Partial Feedback Online Learning

We study partial-feedback online learning, where each instance admits a set of correct labels, but the learner only observes one correct label per round; any prediction within the correct set is counted as correct. This model captures settings such as language generation, where multiple responses may be valid but data provide only a single reference. We give a near-complete characterization of minimax regret for both deterministic and randomized learners in the set-realizable regime, i.e., in the regime where sublinear regret is generally attainable. For deterministic learners, we introduce the Partial-Feedback Littlestone dimension (PFLdim) and show it precisely governs learnability and minimax regret; technically, PFLdim cannot be defined via the standard version space, requiring a new collection version space viewpoint and an auxiliary dimension used only in the proof. We further develop the Partial-Feedback Measure Shattering dimension (PMSdim) to obtain tight bounds for randomized learners. We identify broad conditions ensuring inseparability between deterministic and randomized learnability (e.g., finite Helly number or nested-inclusion label structure), and extend the argument to set-valued online learning, resolving an open question of Raman et al. [2024b]. Finally, we show a sharp separation from weaker realistic and agnostic variants: outside set realizability, the problem can become information-theoretically intractable, with linear regret possible even for $|H|=2$. This highlights the need for fundamentally new, noise-sensitive complexity measures to meaningfully characterize learnability beyond set realizability.

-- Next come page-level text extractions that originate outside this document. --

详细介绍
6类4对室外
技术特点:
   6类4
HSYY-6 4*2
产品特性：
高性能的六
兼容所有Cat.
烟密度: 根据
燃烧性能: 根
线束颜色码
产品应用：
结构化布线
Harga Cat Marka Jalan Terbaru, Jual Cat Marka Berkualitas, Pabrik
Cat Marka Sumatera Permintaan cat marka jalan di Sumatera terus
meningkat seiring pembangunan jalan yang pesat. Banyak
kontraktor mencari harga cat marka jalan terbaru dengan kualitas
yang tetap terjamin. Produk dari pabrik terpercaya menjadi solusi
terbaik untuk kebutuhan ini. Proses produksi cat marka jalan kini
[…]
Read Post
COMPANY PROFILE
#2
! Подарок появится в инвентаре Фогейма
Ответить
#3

翻译：我们研究部分反馈在线学习，其中每个实例允许存在一组正确标签，但学习者每轮仅观察到一个正确标签；任何在正确集合内的预测均被视为正确。该模型捕捉了诸如语言生成等场景，其中多个响应可能有效但数据仅提供单一参考。我们针对集合可实现的机制（即通常可实现亚线性遗憾的机制）中确定性和随机性学习者的极小极大遗憾给出了近乎完整的刻画。对于确定性学习者，我们引入了部分反馈利特尔斯通维度（PFLdim），并证明其精确地支配了可学习性与极小极大遗憾；从技术角度看，PFLdim无法通过标准版本空间定义，需要采用新的集合版本空间视角以及仅在证明中使用的辅助维度。我们进一步提出了部分反馈测度粉碎维度（PMSdim）以获得随机性学习者的紧致界。我们识别了确保确定性与随机性可学习性不可分离的广泛条件（例如有限海利数或嵌套包含标签结构），并将论证推广至集合值在线学习，解决了Raman等人[2024b]的开放性问题。最后，我们展示了与较弱现实性和不可知性变体的显著分离：在集合可实现性之外，该问题可能在信息论意义上变得不可处理，即使对于$|H|=2$也可能出现线性遗憾。这凸显了需要从根本上构建对噪声敏感的新复杂度度量，以在集合可实现性之外有意义地表征可学习性。